An Audience’s Misty Eyes

The eyes of an audience mean more to me than their words.   At last night’s talkback after Man of La Mancha, there were audience members who were meaningfully lost in the experience of the play, eyes a bit misty.   The “magic” of the play was working on them; you could see it.   Simple delight was there, but more than that, an experience of live theatre was traveling through both their emotional centers and their intellect.   You could see them tumbling around inside their hearts, reflecting on their own roles in the play, where they stood in relationship to the ideas tossed so cavalierly into the air by the “mad knight.”   We all think we’re “Aldonzas”, broken, less than we might have been, beat up, perhaps halfway to hell because of what’s in our hearts.   But Quixote looks Aldonza straight in the eye, not blind at all, but seeing more truly than any of the others, and tells her she is beautiful, pure, and “the woman each man holds secret in his heart,” Dulcinea.

And a few in the audience last night wondered if there was anyone in their lives who believed in them as Quixote believes in Aldonza.    “Is there anyone to see me,” perhaps the person in the third row, second seat, asks, “as someone other than the ugly fraud that I accuse myself of being every day?”

For me, the question is this:  do I see people as they might be, as they could be, or even, as they most truly are?  And do I treat them from that center, from that reality?  If what Cervantes suggests in this 500 year old story is at all true, then we have such power in our hands to be transforming agents of the realism our time is so in love with, so cynical about, so angry over.   And perhaps all is political, perhaps all is sheer and mere power play, but I believe we live in a world where the simply human transactions of respect, courtesy, kindness, belief, faith, and most powerfully, love as Christ lived it, have the power to change everything, one day at a time, one person at a time, one impossible dream at a time.

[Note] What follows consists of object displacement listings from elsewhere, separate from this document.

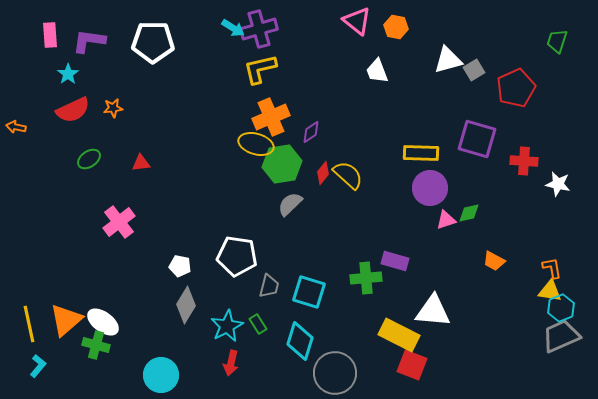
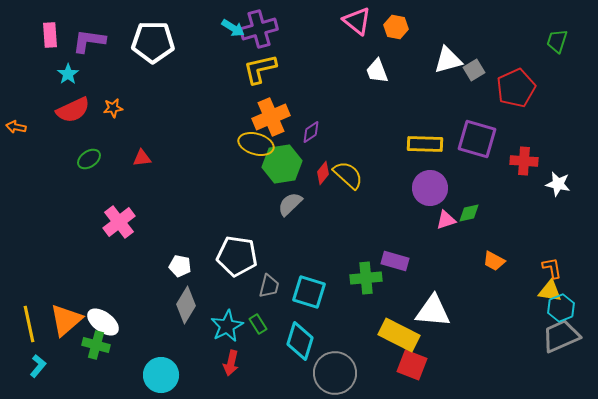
yellow rectangle at (421, 153): moved 4 px right, 9 px up
red triangle at (141, 163): moved 1 px right, 5 px up
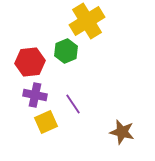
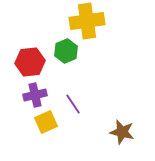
yellow cross: rotated 24 degrees clockwise
purple cross: rotated 25 degrees counterclockwise
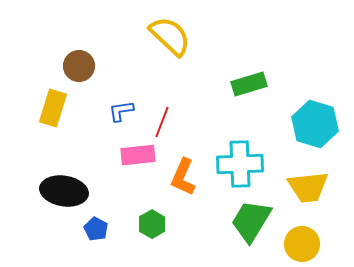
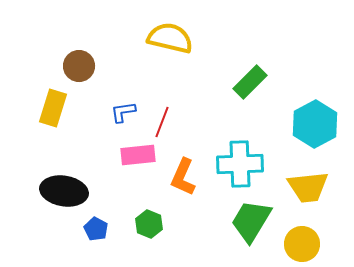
yellow semicircle: moved 2 px down; rotated 30 degrees counterclockwise
green rectangle: moved 1 px right, 2 px up; rotated 28 degrees counterclockwise
blue L-shape: moved 2 px right, 1 px down
cyan hexagon: rotated 15 degrees clockwise
green hexagon: moved 3 px left; rotated 8 degrees counterclockwise
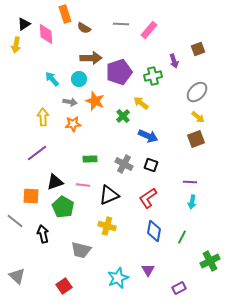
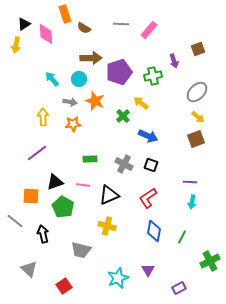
gray triangle at (17, 276): moved 12 px right, 7 px up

I see the mist in the eyes of the audience as what some call the shekinah glory.   The arrival of God’s presence and grace traveling on the windy voices of actors breathing in and out words and songs of the world not as it is, but as it ought to be.

Breathe, Jeff, breathe…

One Reply to “An Audience’s Misty Eyes”

  1. Just wanted to say that we loved being at the play on Monday. It was a lot of fun and a great a challenge: to see people as they could be, to see yourself as you could be, to see all people as God dreams for us to be.

    You did a great job. Thanks for your work and ministry. It’s a blessing!